Earlier this week, British actress and UN Ambassador spoke to Greg James at the Facebook HQ, as part of her #HeForShe campaign, and in celebration of International Women’s Day.
One of the topics which she was asked about was the topic of chivalry. Interestingly she brought up an example where she took a guy out for dinner, and when she expected to pay (because she had chosen the restaurant) he acted awkwardly.
“It made him feel a bit tetchy, but the cool thing was, we were both able to have the conversation about why it was awkward or uncomfortable. We were able to have the dialogue. I chose the restaurant because it’s my favourite restaurant, and I would love to pay, but next time you choose the restaurant and you can pay, or whatever we can split it… I think the key is that chivalry should be consensual, both parties should be feeling good about that. I think it’s just a problem when people expect things to be a certain way, to follow a certain status quo. And it’s awkward and it’s messy and we’re in transition right now, and everyone doesn’t really feel like they know what to do, but just be willing to have that awkward conversation, it does come out ok in the end, it does.”
So why pays?
It’s an interesting discussion. As Emma explains several times in the interview – she sees chivalry as a form of politeness, and she loves the idea. Things like having the door held open for you shouldn’t be taken offence to, provided a man wouldn’t take offence if you did the same for him.
Personally, I have no issue with someone asking me to dinner, and offering to pay for my dinner, if he’s chosen the restaurant. That was certainly the case when the Superhero Alter-Ego surprised me with a trip to the Ivy! I agree with Emma – if someone selects the restaurant, and asks you along, it’s polite to offer to pay, and you shouldn’t take offence to the offer. But likewise, I’ve always been of the impression that you shouldn’t lead someone on. So if someone offers to pay on a first date, and you don’t want to see them again, it’s polite not to accept the offer of the them paying. (This is something one of the girls on last week’s episode of First Dates could probably learn from!)

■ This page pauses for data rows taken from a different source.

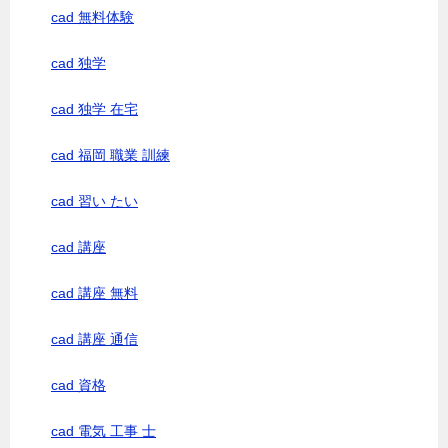
cad 無料体験
cad 独学
cad 独学 在宅
cad 福岡 職業 訓練
cad 習い たい
cad 講座
cad 講座 無料
cad 講座 通信
cad 資格
cad 電気 工事 士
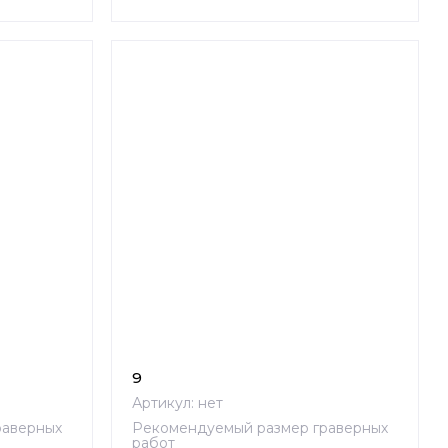
9
Артикул:
нет
раверных
Рекомендуемый размер граверных
работ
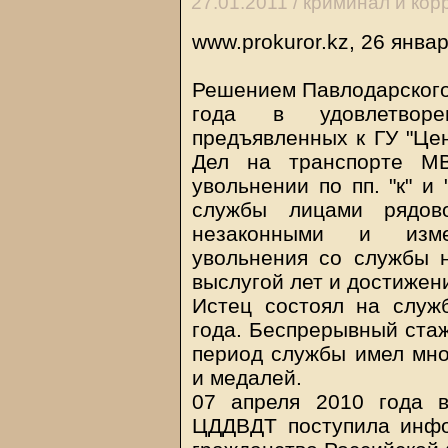
27.01.2011 /
криминал и кор
www.prokuror.kz, 26 янва
Решением Павлодарского 
года в удовлетворе
предъявленных к ГУ "Це
Дел на транспорте МВ
увольнении по пп. "к" и
службы лицами рядово
незаконными и изме
увольнения со службы н
выслугой лет и достижен
Истец состоял на служ
года. Беспрерывный стаж
период службы имел мно
и медалей.
07 апреля 2010 года в
ЦДДВДТ поступила инфо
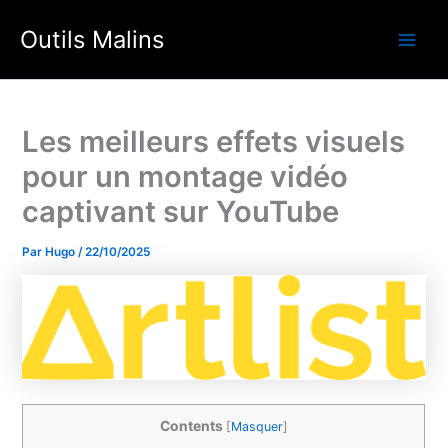
Aller
Outils Malins
au
Main
contenu
Men
Les meilleurs effets visuels
pour un montage vidéo
captivant sur YouTube
Par
Hugo
/
22/10/2025
Contents
[
Masquer
]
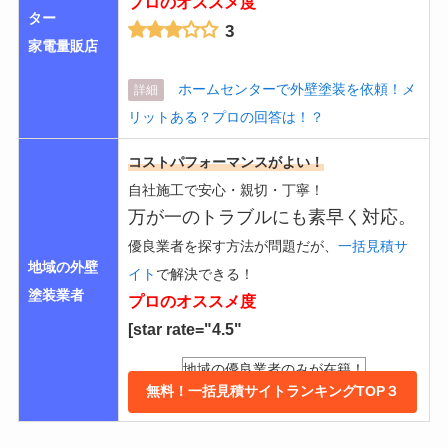
プロのオススメ度
ター
3
家電量販店
ホームセンターで外壁塗装を依頼！メ
詳細
リットある？プロの回答は！？
コストパフォーマンスがよい！
自社施工で安心・親切・丁寧！
万が一のトラブルにも素早く対応。
優良業者を探す方法が問題だが、
一括見積サ
地域の外壁
イト
で解決できる！
塗装業者
プロのオススメ度
[star rate="4.5"
地域の優良業者のみが在籍！
無料！一括見積サイトランキングTOP３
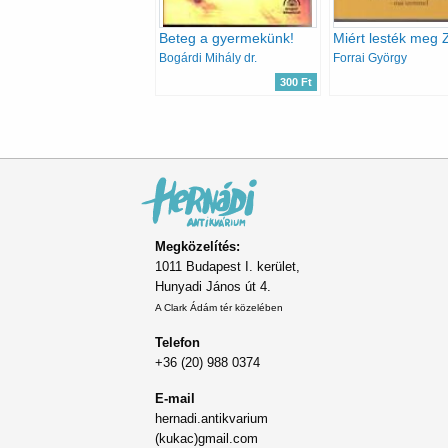
Beteg a gyermekünk!
Bogárdi Mihály dr.
Forrai György
300 Ft
Oldalszámozás
Megközelítés:
1011 Budapest I. kerület,
Hunyadi János út 4.
A Clark Ádám tér közelében
Telefon
+36 (20) 988 0374
E-mail
hernadi.antikvarium
(kukac)gmail.com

However as a woman you should certainly never expect to be paid for, simply by virtue of being female, and it’s a real shame when women take chivalry for granted. The dating world can be a really expensive place for men if they’re expected to pay all the time, and it’s rude not to return the favour. If I have a good first date and I let the guy pay, then I always make sure to pay for the second, and have always tried to at least offer on the first date, if not buy a round of drinks, or contribute in some other way. On my first date with the Rugby Boy, he’d booked Urban Golf, so I let him pay for the activity, but when we went to a bar for drinks after the game, I paid the tab. It’s interesting, but that dynamic set a tone for our relationship, and we now alternate paying for stuff without thinking. If I want us to go somewhere, I’ll buy both the tickets, and he does the same in return. It’s also worth bearing in mind how unattractive men find it when women assume they’re getting things for free. I have a very wealthy friend who always insists on paying for everything, and he will often pay when you’re in the loo. But he takes real offence if the other person doesn’t offer to pay their way … because presumption isn’t polite.